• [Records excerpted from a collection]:
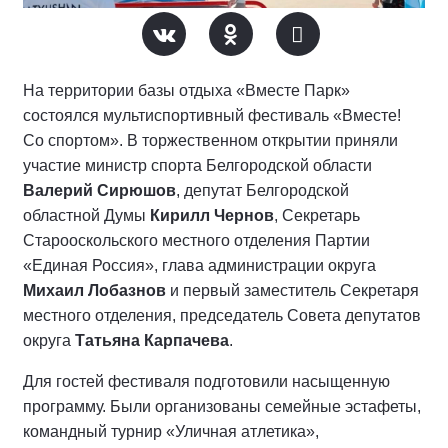
На территории базы отдыха «Вместе Парк»
состоялся мультиспортивный фестиваль «Вместе!
Со спортом». В торжественном открытии приняли
участие министр спорта Белгородской области
Валерий Сирюшов
, депутат Белгородской
областной Думы
Кирилл Чернов
, Секретарь
Старооскольского местного отделения Партии
«Единая Россия», глава администрации округа
Михаил Лобазнов
и первый заместитель Секретаря
местного отделения, председатель Совета депутатов
округа
Татьяна Карпачева
.
Для гостей фестиваля подготовили насыщенную
программу. Были организованы семейные эстафеты,
командный турнир «Уличная атлетика»,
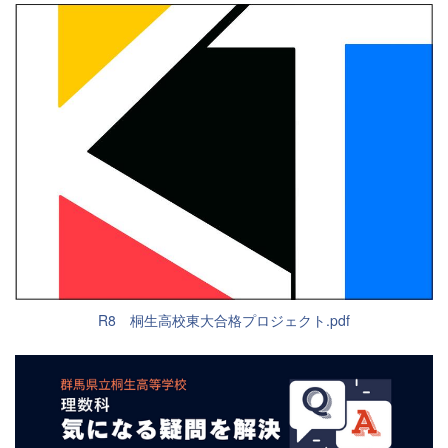
R8 桐生高校東大合格プロジェクト.pdf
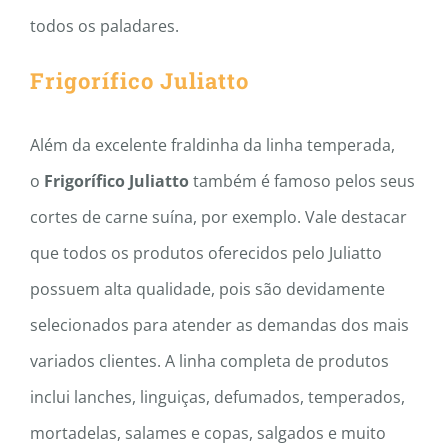
todos os paladares.
Frigorífico Juliatto
Além da excelente fraldinha da linha temperada,
o
Frigorífico Juliatto
também é famoso pelos seus
cortes de carne suína, por exemplo. Vale destacar
que todos os produtos oferecidos pelo Juliatto
possuem alta qualidade, pois são devidamente
selecionados para atender as demandas dos mais
variados clientes. A linha completa de produtos
inclui lanches, linguiças, defumados, temperados,
mortadelas, salames e copas, salgados e muito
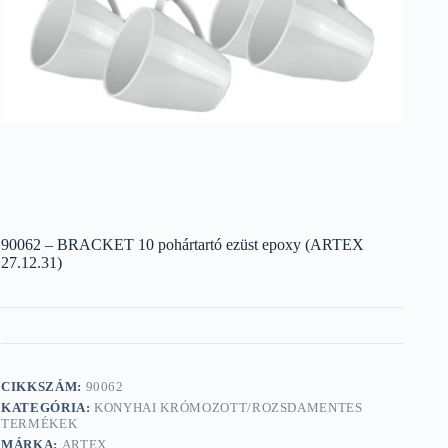
90062 – BRACKET 10 pohártartó ezüst epoxy (ARTEX
27.12.31)
CIKKSZÁM:
90062
KATEGÓRIA:
KONYHAI KRÓMOZOTT/ROZSDAMENTES
TERMÉKEK
MÁRKA:
ARTEX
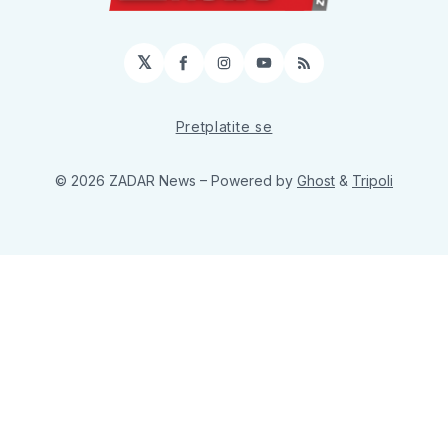
𝕏
Facebook
Instagram
YouTube
RSS
Pretplatite se
© 2026 ZADAR News
– Powered by
Ghost
&
Tripoli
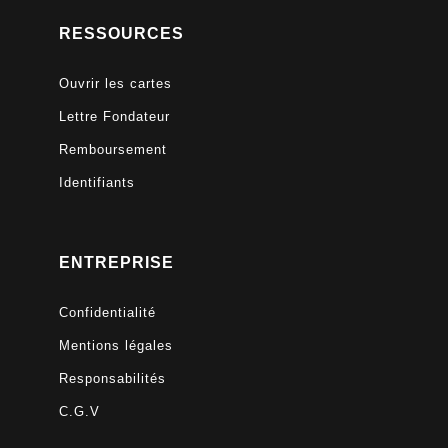
RESSOURCES
Ouvrir les cartes
Lettre Fondateur
Remboursement
Identifiants
ENTREPRISE
Confidentialité
Mentions légales
Responsabilités
C.G.V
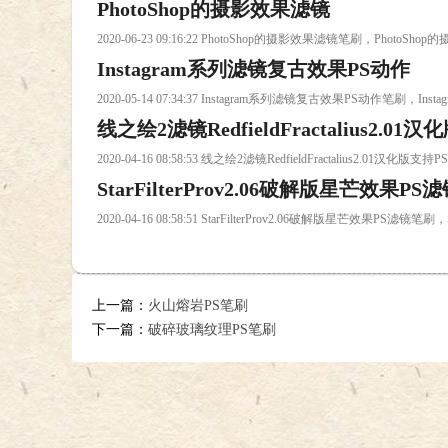
PhotoShop的摄影效果滤镜
2020-06-23 09:16:22 PhotoShop的摄影效果滤镜笔刷，Photo
Instagram系列滤镜复古效果PS动作
2020-05-14 07:34:37 Instagram系列滤镜复古效果PS动作笔刷，
线之绘2滤镜RedfieldFractalius2.0
2020-04-16 08:58:53 线之绘2滤镜RedfieldFractalius2.01
StarFilterProv2.06破解版星芒效果PS
2020-04-16 08:58:51 StarFilterProv2.06破解版星芒效果PS滤镜
上一篇：
火山熔岩PS笔刷
下一篇：
破碎玻璃纹理PS笔刷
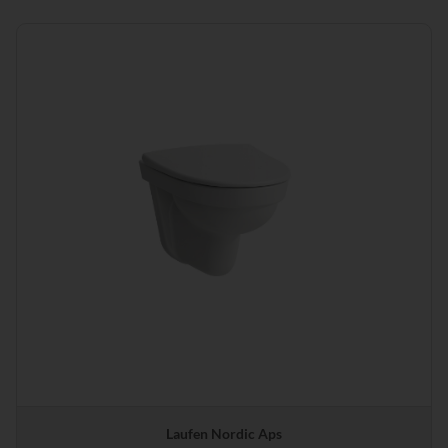
Laufen Nordic Aps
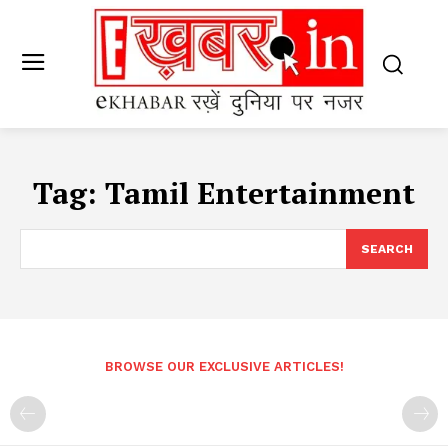
Tag:
Tamil Entertainment
SEARCH
BROWSE OUR EXCLUSIVE ARTICLES!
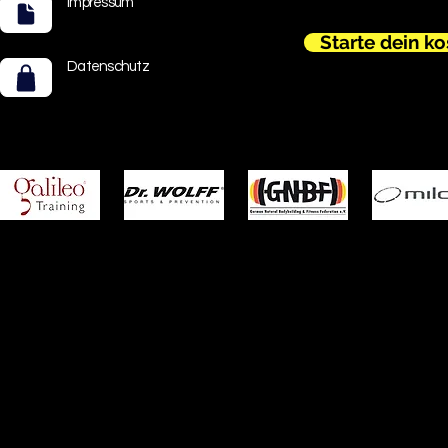
Impressum
Starte dein k
Datenschutz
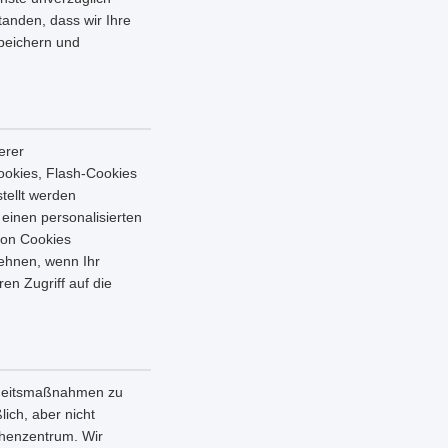
tanden, dass wir Ihre
speichern und
erer
ookies, Flash-Cookies
tellt werden
einen personalisierten
von Cookies
ehnen, wenn Ihr
en Zugriff auf die
erheitsmaßnahmen zu
lich, aber nicht
chenzentrum. Wir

• [REQUIREMENT]: Once the line with "Mentions légales" is found above, print it and every line after it through the line with "tellt werden", exactly. Pictures stay out.

• [ANSWER TO THIS TASK]:
Mentions légales
Responsabilités
C.G.V
PhotoShop的摄影效果滤镜
2020-06-23 09:16:22 PhotoShop的摄影效果滤镜笔刷，Photo
Instagram系列滤镜复古效果PS动作
2020-05-14 07:34:37 Instagram系列滤镜复古效果PS动作笔刷，
线之绘2滤镜RedfieldFractalius2.0
2020-04-16 08:58:53 线之绘2滤镜RedfieldFractalius2.01
StarFilterProv2.06破解版星芒效果PS
2020-04-16 08:58:51 StarFilterProv2.06破解版星芒效果PS滤镜
上一篇：
火山熔岩PS笔刷
下一篇：
破碎玻璃纹理PS笔刷
Laufen Nordic Aps
Tag:
Tamil Entertainment
SEARCH
BROWSE OUR EXCLUSIVE ARTICLES!
Impressum
Starte dein k
Datenschutz
tanden, dass wir Ihre
speichern und
erer
ookies, Flash-Cookies
tellt werden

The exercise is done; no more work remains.